(Rendered page images)
=== Section Start ===

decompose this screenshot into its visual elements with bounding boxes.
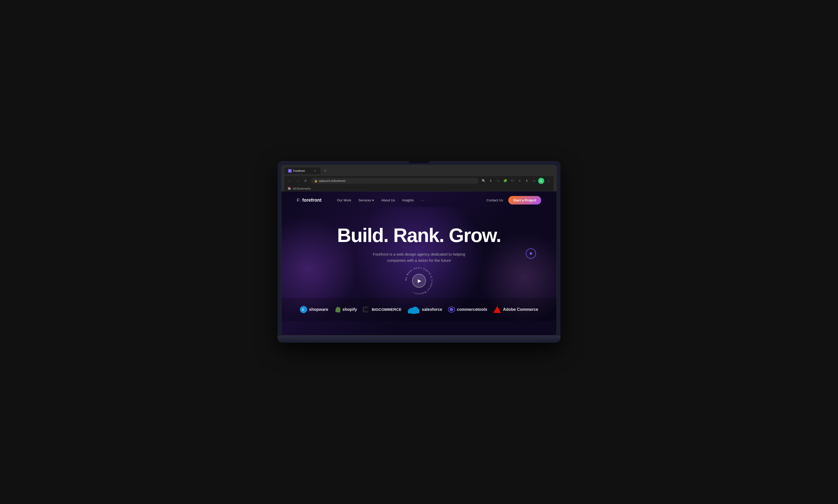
tab-title: Forefront	[293, 169, 305, 173]
profile-button[interactable]: C	[538, 178, 544, 184]
back-button[interactable]: ←	[287, 178, 293, 184]
reload-button[interactable]: ↺	[302, 178, 309, 184]
tab-close-button[interactable]: ✕	[313, 169, 317, 173]
nav-more-button[interactable]: ···	[421, 198, 424, 203]
nav-our-work[interactable]: Our Work	[337, 198, 351, 202]
bookmarks-label: All Bookmarks	[293, 187, 311, 190]
site-logo[interactable]: F: forefront	[297, 198, 322, 203]
reader-button[interactable]: ≡	[516, 178, 523, 184]
bookmarks-bar: 📚 All Bookmarks	[285, 186, 553, 191]
hero-section: Build. Rank. Grow. Forefront is a web de…	[281, 209, 557, 298]
logo-icon: F:	[297, 198, 301, 203]
play-button[interactable]: ▶	[412, 274, 426, 288]
forward-button[interactable]: →	[294, 178, 301, 184]
bookmarks-icon: 📚	[288, 187, 291, 190]
brand-shopify: shopify	[334, 306, 357, 313]
svg-marker-13	[493, 306, 501, 313]
new-tab-button[interactable]: +	[322, 167, 329, 175]
browser-chrome: F Forefront ✕ + ← → ↺ 🔒 wpbunch.in/foref…	[281, 165, 557, 191]
brand-adobe-commerce: Adobe Commerce	[493, 306, 538, 313]
laptop-base	[277, 336, 561, 343]
share-button[interactable]: ⬆	[488, 178, 494, 184]
svg-rect-10	[408, 310, 419, 313]
shopware-logo-icon: S	[300, 306, 307, 313]
start-project-button[interactable]: Start a Project	[508, 196, 541, 204]
website-content: F: forefront Our Work Services ▾ About U…	[281, 191, 557, 335]
sidebar-button[interactable]: ▭	[531, 178, 537, 184]
brand-shopware: S shopware	[300, 306, 328, 313]
chevron-down-icon: ▾	[372, 198, 374, 202]
logo-text: forefront	[302, 198, 322, 203]
shopify-text: shopify	[342, 307, 357, 312]
shopware-text: shopware	[309, 307, 328, 312]
bookmark-button[interactable]: ☆	[495, 178, 501, 184]
laptop-notch	[409, 161, 429, 163]
active-tab[interactable]: F Forefront ✕	[285, 167, 321, 174]
brand-bigcommerce: BIGCOMMERCE	[363, 307, 401, 312]
adobe-logo-icon	[493, 306, 501, 313]
hero-title: Build. Rank. Grow.	[287, 224, 551, 246]
menu-button[interactable]: ⋮	[545, 178, 551, 184]
commercetools-logo-icon	[448, 306, 455, 313]
contact-link[interactable]: Contact Us	[486, 198, 503, 202]
nav-buttons: ← → ↺	[287, 178, 309, 184]
shopify-logo-icon	[334, 306, 340, 313]
browser-toolbar: ← → ↺ 🔒 wpbunch.in/forefront/ 🔍 ⬆ ☆ 🧩 🛡 …	[285, 176, 553, 186]
bigcommerce-text: BIGCOMMERCE	[372, 307, 401, 311]
nav-insights[interactable]: Insights	[402, 198, 414, 202]
hero-subtitle: Forefront is a web design agency dedicat…	[370, 251, 468, 264]
laptop-frame: F Forefront ✕ + ← → ↺ 🔒 wpbunch.in/foref…	[277, 161, 561, 343]
address-bar[interactable]: 🔒 wpbunch.in/forefront/	[311, 178, 478, 184]
lock-icon: 🔒	[314, 180, 318, 182]
extensions-button[interactable]: 🧩	[502, 178, 508, 184]
adobe-commerce-text: Adobe Commerce	[503, 307, 538, 312]
floating-dot-inner	[530, 252, 532, 255]
tab-favicon: F	[288, 169, 292, 173]
shield-button[interactable]: 🛡	[509, 178, 515, 184]
site-navigation: F: forefront Our Work Services ▾ About U…	[281, 191, 557, 209]
floating-dot	[526, 248, 536, 259]
browser-tabs: F Forefront ✕ +	[285, 167, 553, 175]
salesforce-text: salesforce	[422, 307, 442, 312]
brand-commercetools: commercetools	[448, 306, 487, 313]
salesforce-logo-icon	[407, 305, 420, 314]
nav-links: Our Work Services ▾ About Us Insights ··…	[337, 198, 424, 203]
bigcommerce-logo-icon	[363, 307, 370, 312]
search-button[interactable]: 🔍	[480, 178, 486, 184]
address-text: wpbunch.in/forefront/	[319, 179, 345, 182]
nav-right: Contact Us Start a Project	[486, 196, 541, 204]
download-button[interactable]: ⬇	[524, 178, 530, 184]
svg-text:S: S	[302, 308, 304, 311]
brand-logos-section: S shopware shopify	[281, 298, 557, 321]
nav-about-us[interactable]: About Us	[381, 198, 395, 202]
brand-salesforce: salesforce	[407, 305, 442, 314]
commercetools-text: commercetools	[457, 307, 487, 312]
laptop-screen: F Forefront ✕ + ← → ↺ 🔒 wpbunch.in/foref…	[281, 165, 557, 336]
svg-marker-12	[450, 308, 453, 311]
nav-services[interactable]: Services ▾	[359, 198, 374, 202]
play-icon: ▶	[418, 278, 421, 284]
browser-actions: 🔍 ⬆ ☆ 🧩 🛡 ≡ ⬇ ▭ C ⋮	[480, 178, 551, 184]
play-button-container: We Make Smart Digital & Creative Website…	[402, 274, 436, 288]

=== Section End ===

● **WHAT THE TASK ASKS**
Set down the entries exactly as they appear, with every picture left out.

● **REPLY TO THE TASK**
decompose this screenshot into its visual elements with bounding boxes.
tab-title: Forefront	[293, 169, 305, 173]
profile-button[interactable]: C	[538, 178, 544, 184]
back-button[interactable]: ←	[287, 178, 293, 184]
reload-button[interactable]: ↺	[302, 178, 309, 184]
tab-close-button[interactable]: ✕	[313, 169, 317, 173]
nav-more-button[interactable]: ···	[421, 198, 424, 203]
nav-our-work[interactable]: Our Work	[337, 198, 351, 202]
bookmarks-label: All Bookmarks	[293, 187, 311, 190]
site-logo[interactable]: F: forefront	[297, 198, 322, 203]
reader-button[interactable]: ≡	[516, 178, 523, 184]
bookmarks-bar: 📚 All Bookmarks	[285, 186, 553, 191]
hero-section: Build. Rank. Grow. Forefront is a web de…	[281, 209, 557, 298]
logo-icon: F:	[297, 198, 301, 203]
play-button[interactable]: ▶	[412, 274, 426, 288]
forward-button[interactable]: →	[294, 178, 301, 184]
bookmarks-icon: 📚	[288, 187, 291, 190]
brand-shopify: shopify	[334, 306, 357, 313]
svg-marker-13	[493, 306, 501, 313]
new-tab-button[interactable]: +	[322, 167, 329, 175]
browser-chrome: F Forefront ✕ + ← → ↺ 🔒 wpbunch.in/foref…	[281, 165, 557, 191]
brand-adobe-commerce: Adobe Commerce	[493, 306, 538, 313]
laptop-base	[277, 336, 561, 343]
share-button[interactable]: ⬆	[488, 178, 494, 184]
svg-rect-10	[408, 310, 419, 313]
shopware-logo-icon: S	[300, 306, 307, 313]
start-project-button[interactable]: Start a Project	[508, 196, 541, 204]
website-content: F: forefront Our Work Services ▾ About U…	[281, 191, 557, 335]
sidebar-button[interactable]: ▭	[531, 178, 537, 184]
brand-shopware: S shopware	[300, 306, 328, 313]
chevron-down-icon: ▾	[372, 198, 374, 202]
logo-text: forefront	[302, 198, 322, 203]
shopify-text: shopify	[342, 307, 357, 312]
shopware-text: shopware	[309, 307, 328, 312]
bookmark-button[interactable]: ☆	[495, 178, 501, 184]
laptop-notch	[409, 161, 429, 163]
active-tab[interactable]: F Forefront ✕	[285, 167, 321, 174]
brand-bigcommerce: BIGCOMMERCE	[363, 307, 401, 312]
adobe-logo-icon	[493, 306, 501, 313]
hero-title: Build. Rank. Grow.	[287, 224, 551, 246]
menu-button[interactable]: ⋮	[545, 178, 551, 184]
commercetools-logo-icon	[448, 306, 455, 313]
contact-link[interactable]: Contact Us	[486, 198, 503, 202]
nav-buttons: ← → ↺	[287, 178, 309, 184]
shopify-logo-icon	[334, 306, 340, 313]
browser-toolbar: ← → ↺ 🔒 wpbunch.in/forefront/ 🔍 ⬆ ☆ 🧩 🛡 …	[285, 176, 553, 186]
bigcommerce-text: BIGCOMMERCE	[372, 307, 401, 311]
nav-insights[interactable]: Insights	[402, 198, 414, 202]
hero-subtitle: Forefront is a web design agency dedicat…	[370, 251, 468, 264]
laptop-frame: F Forefront ✕ + ← → ↺ 🔒 wpbunch.in/foref…	[277, 161, 561, 343]
address-bar[interactable]: 🔒 wpbunch.in/forefront/	[311, 178, 478, 184]
lock-icon: 🔒	[314, 180, 318, 182]
extensions-button[interactable]: 🧩	[502, 178, 508, 184]
adobe-commerce-text: Adobe Commerce	[503, 307, 538, 312]
floating-dot-inner	[530, 252, 532, 255]
tab-favicon: F	[288, 169, 292, 173]
shield-button[interactable]: 🛡	[509, 178, 515, 184]
site-navigation: F: forefront Our Work Services ▾ About U…	[281, 191, 557, 209]
floating-dot	[526, 248, 536, 259]
browser-tabs: F Forefront ✕ +	[285, 167, 553, 175]
salesforce-text: salesforce	[422, 307, 442, 312]
brand-commercetools: commercetools	[448, 306, 487, 313]
salesforce-logo-icon	[407, 305, 420, 314]
nav-links: Our Work Services ▾ About Us Insights ··…	[337, 198, 424, 203]
bigcommerce-logo-icon	[363, 307, 370, 312]
search-button[interactable]: 🔍	[480, 178, 486, 184]
address-text: wpbunch.in/forefront/	[319, 179, 345, 182]
nav-right: Contact Us Start a Project	[486, 196, 541, 204]
download-button[interactable]: ⬇	[524, 178, 530, 184]
svg-text:S: S	[302, 308, 304, 311]
brand-logos-section: S shopware shopify	[281, 298, 557, 321]
nav-about-us[interactable]: About Us	[381, 198, 395, 202]
brand-salesforce: salesforce	[407, 305, 442, 314]
commercetools-text: commercetools	[457, 307, 487, 312]
laptop-screen: F Forefront ✕ + ← → ↺ 🔒 wpbunch.in/foref…	[281, 165, 557, 336]
svg-marker-12	[450, 308, 453, 311]
nav-services[interactable]: Services ▾	[359, 198, 374, 202]
play-icon: ▶	[418, 278, 421, 284]
browser-actions: 🔍 ⬆ ☆ 🧩 🛡 ≡ ⬇ ▭ C ⋮	[480, 178, 551, 184]
play-button-container: We Make Smart Digital & Creative Website…	[402, 274, 436, 288]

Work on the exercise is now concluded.